現代の学歴社会で、子どもたちは想像以上のプレッシャーを受けています。子どもの成長ペースと社会が求める成長ペースがズレているのが、「ひきこもり」の社会的背景です。社会が要求するペースに惑わされないようにしましょう。学校に行かなくなることなど、長い目で見れば、たいして問題ではありません。
対応で大事なのは、とにかく両親が焦らないことです。初動で焦って引っ張り出そうとすると、たいてい良くない結果に終わります。ちょっと良くなったからといって、焦って結果を求めてはいけません。子どもが本来持っている力を信じましょう。対話への姿勢を諦めないことが大事です。両親のほうが辛い思いをして、投げ出したくなる気持ちも分かります。それでも子どもの力を信じてあげてください。
そして社会全体では、学歴偏重の教育のありかたを根本から見直す必要があります。「ひきこもり」という現象は日本にしか見られないのです。

【感想】1996年の初版から、2003年までに7刷りを数える、なかなか売れた本だ。今や古典の部類に入ってくる本になるだろう。斉藤環の仕事より早い。おそらく類書が少ない中で、本書を頼りにしたご両親や先生方が多かっただろうことが推測される。

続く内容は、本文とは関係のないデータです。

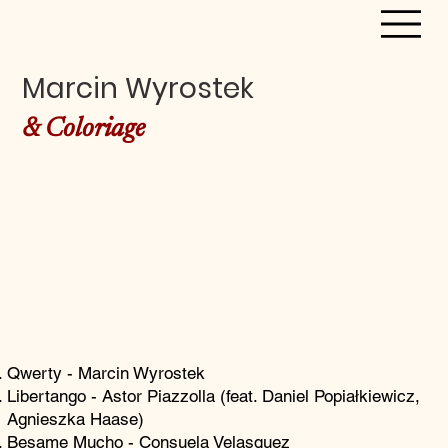
Marcin Wyrostek
& Coloriage
Qwerty - Marcin Wyrostek
Libertango - Astor Piazzolla (feat. Daniel Popiałkiewicz,
Agnieszka Haase)
Besame Mucho - Consuela Velasquez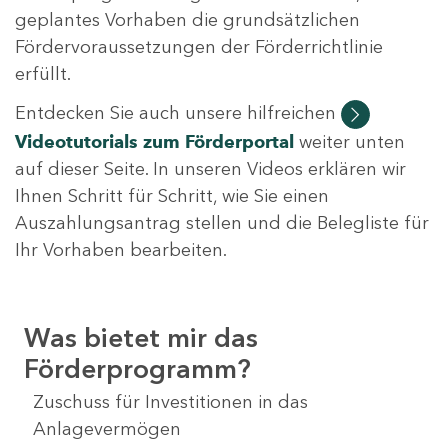
geplantes Vorhaben die grundsätzlichen
Fördervoraussetzungen der Förderrichtlinie
erfüllt.
Entdecken Sie auch unsere hilfreichen
Videotutorials
zum Förderportal
weiter unten
auf dieser Seite. In unseren Videos erklären wir
Ihnen Schritt für Schritt, wie Sie einen
Auszahlungsantrag stellen und die Belegliste für
Ihr Vorhaben bearbeiten.
Was bietet mir das
Förderprogramm?
Zuschuss für Investitionen in das
Anlagevermögen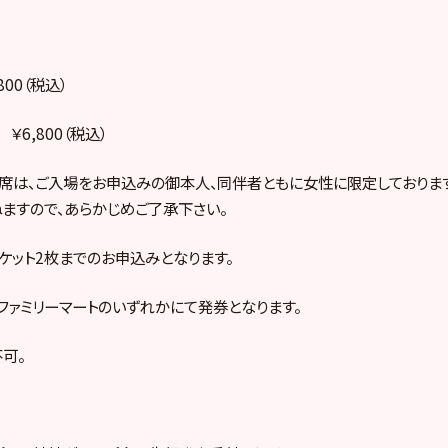
00（税込）
￥6,800（税込）
席は、ご入場をお申込みの御本人、同伴者ともに女性に限定しておりま
ますので、あらかじめご了承下さい。
チケット2枚までのお申込みとなります。
、ファミリーマートのいずれかにて発券となります。
可。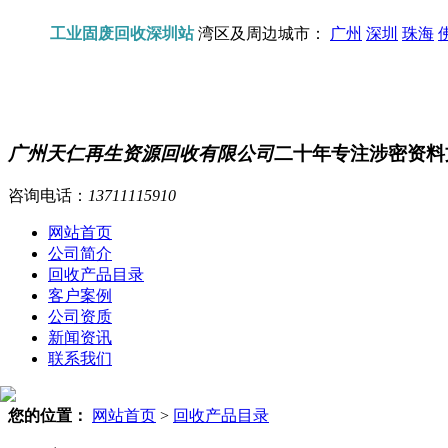
工业固废回收深圳站
湾区及周边城市：
广州
深圳
珠海
广州天仁再生资源回收有限公司
二十年专注涉密资料
咨询电话：
13711115910
网站首页
公司简介
回收产品目录
客户案例
公司资质
新闻资讯
联系我们
您的位置：
网站首页
>
回收产品目录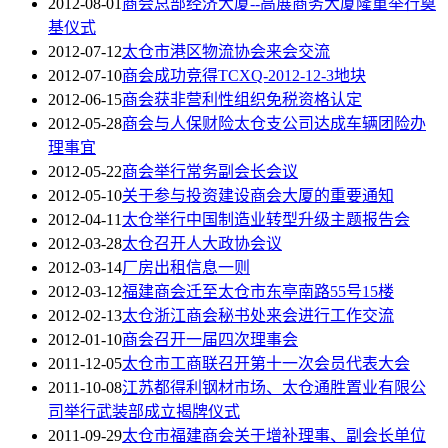
2012-08-01
商会总部经济大厦--高展商务大厦隆重举行奠
基仪式
2012-07-12
太仓市港区物流协会来会交流
2012-07-10
商会成功竞得TCXQ-2012-12-3地块
2012-06-15
商会获非营利性组织免税资格认定
2012-05-28
商会与人保财险太仓支公司达成车辆团险办
理事宜
2012-05-22
商会举行常务副会长会议
2012-05-10
关于参与投资建设商会大厦的重要通知
2012-04-11
太仓举行中国制造业转型升级主题报告会
2012-03-28
太仓召开人大政协会议
2012-03-14
厂房出租信息一则
2012-03-12
福建商会迁至太仓市东亭南路55号15楼
2012-02-13
太仓浙江商会秘书处来会进行工作交流
2012-01-10
商会召开一届四次理事会
2011-12-05
太仓市工商联召开第十一次会员代表大会
2011-10-08
江苏都得利钢材市场、太仓通胜置业有限公
司举行武装部成立揭牌仪式
2011-09-29
太仓市福建商会关于增补理事、副会长单位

そして初版発行から23年を経て、いま「80-50」の問題が取り沙汰される世の中になっている。ひきこもりは、ますます加速して社会問題化している。それは本書の知見が活かされなかったというより、我々が「わかっていながら見ない振り」をしてきたことのツケなんだろうと思う。今さらではあるが、しかし、腰を上げて真剣に対応せざるを得ない。

とはいえ、「学歴偏重」と「ひきこもり」を直接的に結びつけることは、直感的には「ありえそう」と思えるものの、明確なエビデンスがあるわけでもない。たとえば本書では家族関係(特に母子関係)の在り方にも言及しているわけだが、それと学歴偏重主義との関連は論理的に明確ではない。教育関係者として、モヤモヤしたものが残るところだ。
何かもっと本質的な原因があるかもしれないことを考慮に入れつつ(たとえば日本における学校と宗教の関係とか)、しかしまずは目の前の具体的な問題にひとつひとつ対応していくしかない。最前線で奮闘する関係者一同の努力には、頭が下がる。